For the second quarter of 2019, Clearway Energy Inc. (NYSE: CWEN) reported a net loss of $36.0M, Adjusted EBITDA of $278.0M, Cash from Operating Activities of $89.0M, and CAFD of $68.0M, which includes adjustments to reflect CAFD generated by unconsolidated investments that are unable to distribute project dividends due to the PG&E bankruptcy. Net Income was lower than the second quarter of 2018 due to non-cash changes in the fair value of interest rate swaps, a non-cash asset impairment charge in the Thermal segment, weaker renewable energy conditions, and the June outage at the CVSR facility. Adjusted EBITDA results were lower than 2018 primarily due to weaker renewable energy conditions and the CVSR outage, but partially offset by the contribution of growth investments. In the second quarter, CAFD results were lower than 2018 primarily due to lower Adjusted EBITDA and the expiration of network upgrade reimbursements.

Liquidity and Capital Resources:

Total liquidity as of June 30, 2019 was $746.0M, $291.0M lower than as of December 31, 2018. This reduction was primarily due to the repayment, with cash on hand, of $220.0M in outstanding 2019 Convertible Notes, $19.0M for the buyout of the Wind TE HoldCo tax equity partnership in January 2019, and $27.0M for growth investments, including Duquesne, Mylan, Hawaii Solar Phase I, and ongoing contributions to the DG Investment Partnerships. Borrowing capacity under the revolving credit facility was reduced by $4.0M due to the issuance of corporate letters of credit.

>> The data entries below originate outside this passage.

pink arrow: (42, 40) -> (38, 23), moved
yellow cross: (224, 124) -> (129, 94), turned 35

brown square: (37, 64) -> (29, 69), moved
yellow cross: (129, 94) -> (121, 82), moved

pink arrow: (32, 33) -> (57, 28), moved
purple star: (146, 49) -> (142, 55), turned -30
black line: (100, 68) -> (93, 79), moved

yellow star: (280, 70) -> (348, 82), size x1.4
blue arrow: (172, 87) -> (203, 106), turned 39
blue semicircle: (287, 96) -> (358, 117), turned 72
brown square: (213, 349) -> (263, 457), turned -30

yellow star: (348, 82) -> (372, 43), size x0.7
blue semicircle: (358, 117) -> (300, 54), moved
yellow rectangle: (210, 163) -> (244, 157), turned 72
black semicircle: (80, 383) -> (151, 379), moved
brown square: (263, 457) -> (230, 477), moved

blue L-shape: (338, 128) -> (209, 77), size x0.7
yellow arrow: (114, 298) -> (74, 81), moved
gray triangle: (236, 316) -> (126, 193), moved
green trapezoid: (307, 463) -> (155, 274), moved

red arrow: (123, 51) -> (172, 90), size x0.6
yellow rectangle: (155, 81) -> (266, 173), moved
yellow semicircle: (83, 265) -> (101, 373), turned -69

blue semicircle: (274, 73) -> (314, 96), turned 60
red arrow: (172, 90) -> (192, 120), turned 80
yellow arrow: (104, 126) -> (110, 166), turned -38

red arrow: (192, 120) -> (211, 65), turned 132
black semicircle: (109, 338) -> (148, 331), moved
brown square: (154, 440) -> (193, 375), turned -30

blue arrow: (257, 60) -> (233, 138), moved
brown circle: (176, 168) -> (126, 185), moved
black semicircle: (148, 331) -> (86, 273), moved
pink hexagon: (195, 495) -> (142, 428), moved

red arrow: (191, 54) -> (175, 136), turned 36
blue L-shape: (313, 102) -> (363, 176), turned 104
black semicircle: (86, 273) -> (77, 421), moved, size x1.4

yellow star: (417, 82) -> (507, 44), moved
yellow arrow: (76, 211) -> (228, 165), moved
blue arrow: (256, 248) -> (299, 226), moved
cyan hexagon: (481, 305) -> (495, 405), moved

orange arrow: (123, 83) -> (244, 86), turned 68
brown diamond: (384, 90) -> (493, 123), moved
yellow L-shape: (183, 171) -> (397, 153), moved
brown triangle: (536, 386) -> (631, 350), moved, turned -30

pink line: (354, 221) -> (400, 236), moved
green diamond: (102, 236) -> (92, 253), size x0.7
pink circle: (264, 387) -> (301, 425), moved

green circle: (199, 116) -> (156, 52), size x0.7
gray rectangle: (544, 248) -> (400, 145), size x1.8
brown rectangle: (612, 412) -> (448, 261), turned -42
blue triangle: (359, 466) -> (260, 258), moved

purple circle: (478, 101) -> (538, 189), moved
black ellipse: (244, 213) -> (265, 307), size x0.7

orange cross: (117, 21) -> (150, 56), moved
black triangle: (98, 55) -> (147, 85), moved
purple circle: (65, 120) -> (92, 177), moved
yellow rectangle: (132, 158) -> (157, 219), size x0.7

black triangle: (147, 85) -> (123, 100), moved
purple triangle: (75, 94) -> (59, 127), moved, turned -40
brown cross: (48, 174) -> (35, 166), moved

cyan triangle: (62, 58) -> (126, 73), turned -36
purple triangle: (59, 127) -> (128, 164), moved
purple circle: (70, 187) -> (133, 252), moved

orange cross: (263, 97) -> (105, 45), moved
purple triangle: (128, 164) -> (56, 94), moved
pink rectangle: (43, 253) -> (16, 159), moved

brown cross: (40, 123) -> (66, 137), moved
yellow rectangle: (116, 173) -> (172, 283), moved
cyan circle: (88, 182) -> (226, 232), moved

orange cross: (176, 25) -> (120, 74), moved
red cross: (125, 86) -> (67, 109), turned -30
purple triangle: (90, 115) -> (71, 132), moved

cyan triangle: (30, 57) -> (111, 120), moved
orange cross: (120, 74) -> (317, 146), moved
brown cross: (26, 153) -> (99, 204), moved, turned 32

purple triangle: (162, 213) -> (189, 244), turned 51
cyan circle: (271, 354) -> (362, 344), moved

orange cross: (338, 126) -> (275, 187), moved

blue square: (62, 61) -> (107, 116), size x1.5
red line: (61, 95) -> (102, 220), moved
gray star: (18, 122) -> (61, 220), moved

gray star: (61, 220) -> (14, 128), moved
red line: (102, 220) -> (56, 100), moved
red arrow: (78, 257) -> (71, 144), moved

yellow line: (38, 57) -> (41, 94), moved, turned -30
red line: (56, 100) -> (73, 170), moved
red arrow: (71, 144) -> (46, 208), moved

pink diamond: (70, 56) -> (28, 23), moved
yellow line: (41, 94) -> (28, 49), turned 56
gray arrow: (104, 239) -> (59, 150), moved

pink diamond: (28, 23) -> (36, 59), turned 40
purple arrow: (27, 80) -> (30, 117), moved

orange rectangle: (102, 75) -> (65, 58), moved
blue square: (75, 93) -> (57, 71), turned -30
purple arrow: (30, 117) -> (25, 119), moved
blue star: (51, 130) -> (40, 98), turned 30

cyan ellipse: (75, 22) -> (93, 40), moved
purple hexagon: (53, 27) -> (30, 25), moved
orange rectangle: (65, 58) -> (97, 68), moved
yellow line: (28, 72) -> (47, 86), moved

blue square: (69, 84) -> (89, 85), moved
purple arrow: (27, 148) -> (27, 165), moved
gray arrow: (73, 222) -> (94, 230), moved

The Company’s liquidity includes $203.0M of restricted cash balances as of June 30, 2019. Restricted cash consists primarily of funds to satisfy the requirements of certain debt arrangements and funds held within the Company’s projects that are restricted in their use. As of June 30, 2019, these restricted funds were comprised of $60.0M designated to fund operating expenses, approximately $45.0M designated for current debt service payments, and $42.0M of reserves for debt service, performance obligations and other items including capital expenditures. The remaining $56.0M is held in distribution accounts, of which $36.0M related to subsidiaries affected by the PG&E bankruptcy.

Potential future sources of liquidity include excess operating cash flow, the existing ATM program, of which $36.0M remained available as of August 6, 2019, availability under the revolving credit facility, and, subject to market conditions, new corporate financings.

2019 Financial Guidance:

The Company is reducing its 2019 full year CAFD guidance to $250.0M to account for the previously disclosed impact of the CVSR outage in June and year to date renewable resource performance. This financial guidance assumes that all CAFD related to the projects impacted by the PG&E Bankruptcy is realized in 2019 and Mylan and Hawaii Solar Phase I achieve target commercial operational dates. Financial guidance for 2019 also continues to be based on median renewable energy production estimates for the remainder of the year.